Could you return every line of the material that contains the word "Ioan"?
(Entries supplied)
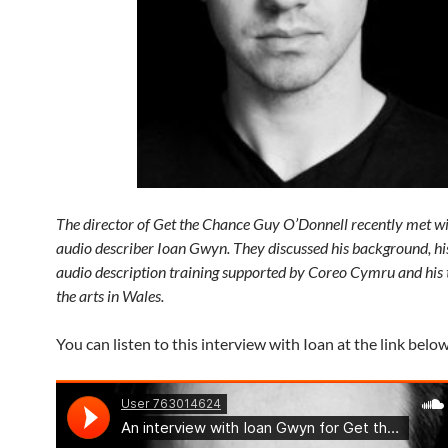
The director of Get the Chance Guy O’Donnell recently met wi
audio describer Ioan Gwyn. They discussed his background, hi
audio description training supported by Coreo Cymru and his
the arts in Wales.
You can listen to this interview with Ioan at the link below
(End Entries supplied)
**Answer**:
audio describer Ioan Gwyn. They discussed his background, hi
You can listen to this interview with Ioan at the link below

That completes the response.